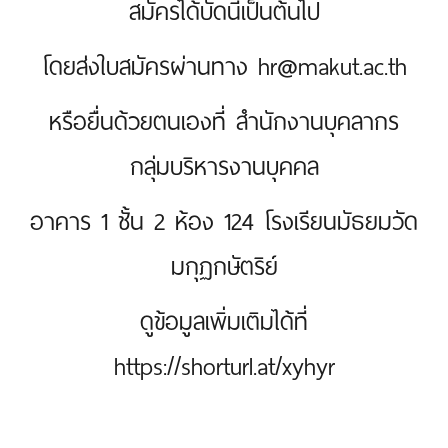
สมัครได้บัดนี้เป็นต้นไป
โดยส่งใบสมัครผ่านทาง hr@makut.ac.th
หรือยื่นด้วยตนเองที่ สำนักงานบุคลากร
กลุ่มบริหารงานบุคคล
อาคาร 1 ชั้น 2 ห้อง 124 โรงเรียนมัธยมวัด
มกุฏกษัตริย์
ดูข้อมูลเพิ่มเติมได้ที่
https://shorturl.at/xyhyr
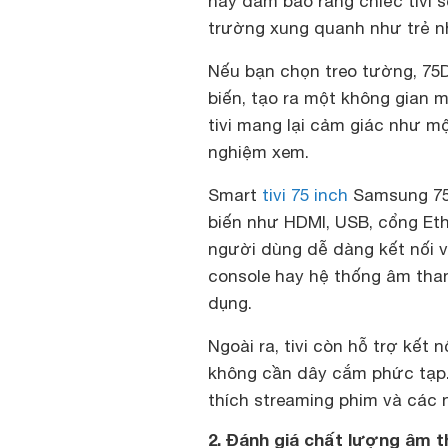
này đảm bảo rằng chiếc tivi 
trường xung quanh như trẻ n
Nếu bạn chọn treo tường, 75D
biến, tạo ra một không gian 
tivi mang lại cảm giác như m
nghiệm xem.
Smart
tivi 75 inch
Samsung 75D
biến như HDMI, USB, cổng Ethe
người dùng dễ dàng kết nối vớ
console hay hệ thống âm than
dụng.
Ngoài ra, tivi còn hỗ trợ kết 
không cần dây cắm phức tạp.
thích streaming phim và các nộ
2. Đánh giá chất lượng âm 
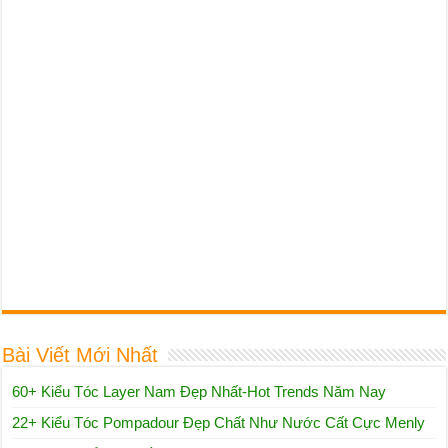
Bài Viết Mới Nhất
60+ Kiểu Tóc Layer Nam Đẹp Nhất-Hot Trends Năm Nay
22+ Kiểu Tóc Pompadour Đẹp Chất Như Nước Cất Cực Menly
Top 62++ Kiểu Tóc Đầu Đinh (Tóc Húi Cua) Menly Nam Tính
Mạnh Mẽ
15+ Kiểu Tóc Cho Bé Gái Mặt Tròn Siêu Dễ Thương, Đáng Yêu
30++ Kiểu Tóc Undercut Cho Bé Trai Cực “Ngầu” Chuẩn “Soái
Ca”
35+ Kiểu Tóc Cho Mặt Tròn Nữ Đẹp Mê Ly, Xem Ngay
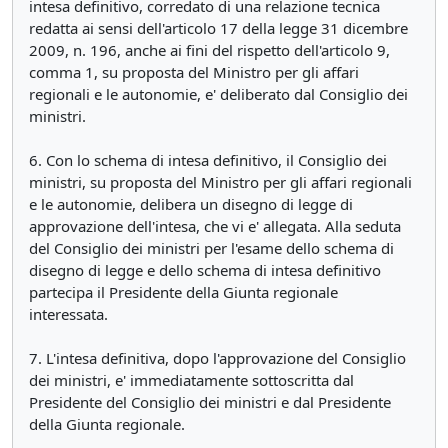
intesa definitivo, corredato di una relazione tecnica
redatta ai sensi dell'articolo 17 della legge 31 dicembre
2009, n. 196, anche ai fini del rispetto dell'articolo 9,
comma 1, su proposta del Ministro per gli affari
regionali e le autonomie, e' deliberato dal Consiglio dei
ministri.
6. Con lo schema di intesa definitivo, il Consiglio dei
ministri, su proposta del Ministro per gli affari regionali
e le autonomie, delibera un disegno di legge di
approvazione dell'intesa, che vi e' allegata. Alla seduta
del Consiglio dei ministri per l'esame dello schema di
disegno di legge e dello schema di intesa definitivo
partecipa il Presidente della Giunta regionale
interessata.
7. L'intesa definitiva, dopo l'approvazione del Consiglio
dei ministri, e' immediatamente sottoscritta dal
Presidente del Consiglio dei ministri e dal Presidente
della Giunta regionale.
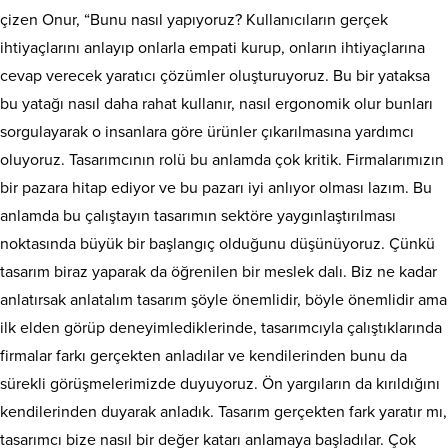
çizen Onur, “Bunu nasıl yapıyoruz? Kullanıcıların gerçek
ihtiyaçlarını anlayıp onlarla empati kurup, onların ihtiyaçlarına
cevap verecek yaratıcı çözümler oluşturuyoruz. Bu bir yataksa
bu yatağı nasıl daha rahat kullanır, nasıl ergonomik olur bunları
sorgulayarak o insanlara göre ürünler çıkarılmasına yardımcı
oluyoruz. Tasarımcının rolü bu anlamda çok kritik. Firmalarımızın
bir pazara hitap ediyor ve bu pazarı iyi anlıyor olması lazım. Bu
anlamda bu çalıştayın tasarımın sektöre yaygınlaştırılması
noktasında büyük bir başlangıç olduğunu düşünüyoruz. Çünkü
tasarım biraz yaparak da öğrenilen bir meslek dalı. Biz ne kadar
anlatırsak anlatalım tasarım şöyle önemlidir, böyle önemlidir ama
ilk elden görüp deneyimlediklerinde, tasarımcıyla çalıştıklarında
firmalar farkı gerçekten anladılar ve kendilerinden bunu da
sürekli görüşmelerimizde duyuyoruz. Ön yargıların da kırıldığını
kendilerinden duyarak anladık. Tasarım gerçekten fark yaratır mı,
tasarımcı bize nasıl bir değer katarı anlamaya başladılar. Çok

[Try it]: Would you output only the span of the records above that opens with the line containing "dei ministri, e'" and closes with the line containing "anlamda bu çalıştayın", ends included and pictures dropped?

[Answer for the task]:
dei ministri, e' immediatamente sottoscritta dal
Presidente del Consiglio dei ministri e dal Presidente
della Giunta regionale.
çizen Onur, “Bunu nasıl yapıyoruz? Kullanıcıların gerçek
ihtiyaçlarını anlayıp onlarla empati kurup, onların ihtiyaçlarına
cevap verecek yaratıcı çözümler oluşturuyoruz. Bu bir yataksa
bu yatağı nasıl daha rahat kullanır, nasıl ergonomik olur bunları
sorgulayarak o insanlara göre ürünler çıkarılmasına yardımcı
oluyoruz. Tasarımcının rolü bu anlamda çok kritik. Firmalarımızın
bir pazara hitap ediyor ve bu pazarı iyi anlıyor olması lazım. Bu
anlamda bu çalıştayın tasarımın sektöre yaygınlaştırılması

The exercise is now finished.